> Data for processing

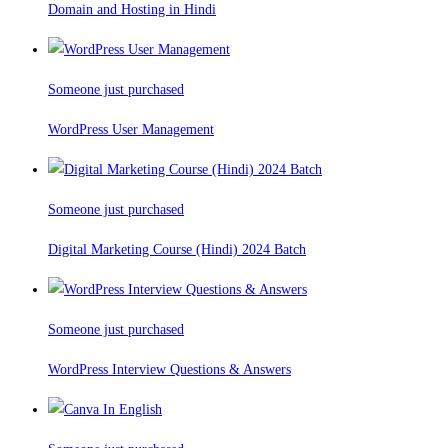
Domain and Hosting in Hindi
Someone just purchased
WordPress User Management
Someone just purchased
Digital Marketing Course (Hindi) 2024 Batch
Someone just purchased
WordPress Interview Questions & Answers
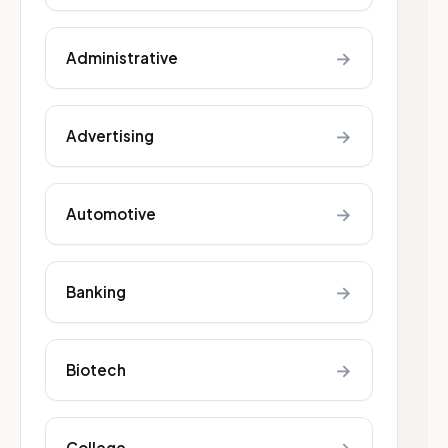
→
Administrative
→
Advertising
→
Automotive
→
Banking
→
Biotech
College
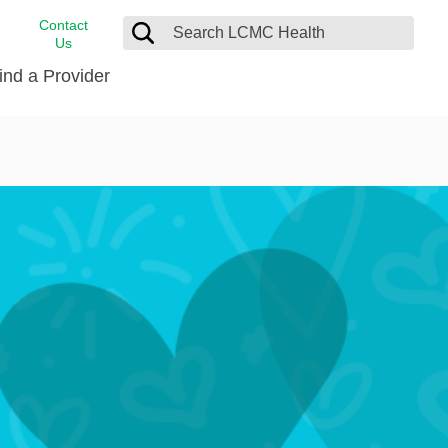
Contact
Us
ind a Provider
cast
stance
Cancer Care
FindHelp
Dermatology
Medical Records
Digestive Care
rvices
Emergency Care
Hispanic Health Center
Laboratory Services
LCMC Health Home Care
s
Men’s Health
Orthopedic Care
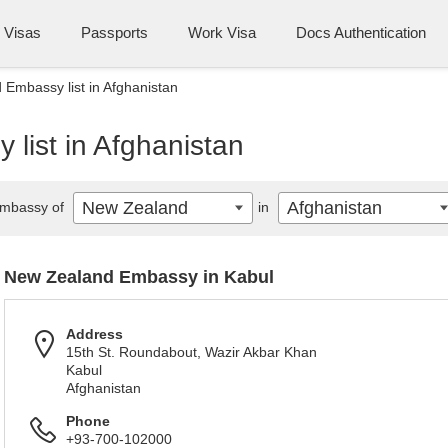
Visas
Passports
Work Visa
Docs Authentication
Embassy list in Afghanistan
list in Afghanistan
New Zealand
Afghanistan
mbassy of
in
New Zealand Embassy in Kabul
Address
15th St. Roundabout, Wazir Akbar Khan
Kabul
Afghanistan
Phone
+93-700-102000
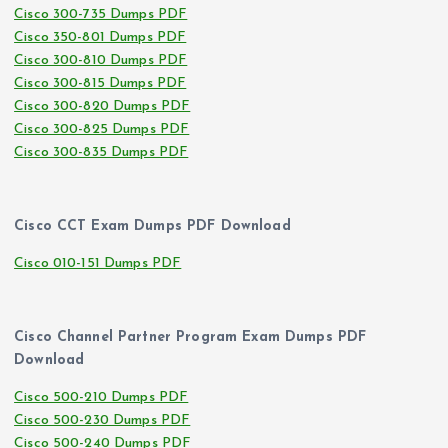
Cisco 300-735 Dumps PDF
Cisco 350-801 Dumps PDF
Cisco 300-810 Dumps PDF
Cisco 300-815 Dumps PDF
Cisco 300-820 Dumps PDF
Cisco 300-825 Dumps PDF
Cisco 300-835 Dumps PDF
Cisco CCT Exam Dumps PDF Download
Cisco 010-151 Dumps PDF
Cisco Channel Partner Program Exam Dumps PDF
Download
Cisco 500-210 Dumps PDF
Cisco 500-230 Dumps PDF
Cisco 500-240 Dumps PDF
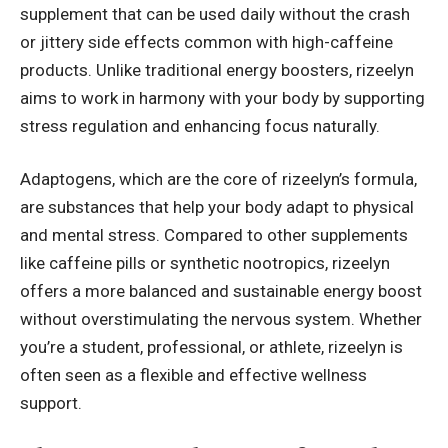
supplement that can be used daily without the crash
or jittery side effects common with high-caffeine
products. Unlike traditional energy boosters, rizeelyn
aims to work in harmony with your body by supporting
stress regulation and enhancing focus naturally.
Adaptogens, which are the core of rizeelyn’s formula,
are substances that help your body adapt to physical
and mental stress. Compared to other supplements
like caffeine pills or synthetic nootropics, rizeelyn
offers a more balanced and sustainable energy boost
without overstimulating the nervous system. Whether
you’re a student, professional, or athlete, rizeelyn is
often seen as a flexible and effective wellness
support.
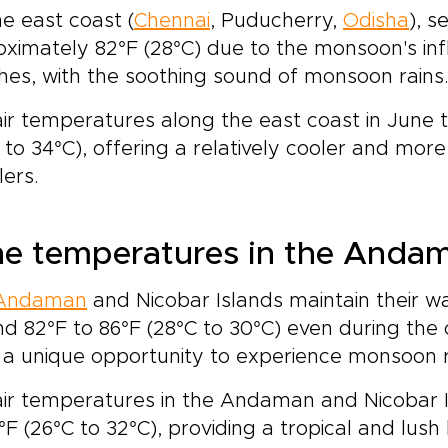
e east coast (
Chennai
, Puducherry,
Odisha
), 
ximately 82°F (28°C) due to the monsoon's infl
es, with the soothing sound of monsoon rains
ir temperatures along the east coast in June 
 to 34°C), offering a relatively cooler and mo
lers.
e temperatures in the Andam
Andaman
and Nicobar Islands maintain their 
d 82°F to 86°F (28°C to 30°C) even during the
 a unique opportunity to experience monsoon rai
air temperatures in the Andaman and Nicobar 
°F (26°C to 32°C), providing a tropical and lus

> Exercise
Output the lines above between the one holding "supplement that can" and the one holding "are substances that", inclusive, with nothing before or after them.

> Response to this task
supplement that can be used daily without the crash
or jittery side effects common with high-caffeine
products. Unlike traditional energy boosters, rizeelyn
aims to work in harmony with your body by supporting
stress regulation and enhancing focus naturally.
Adaptogens, which are the core of rizeelyn’s formula,
are substances that help your body adapt to physical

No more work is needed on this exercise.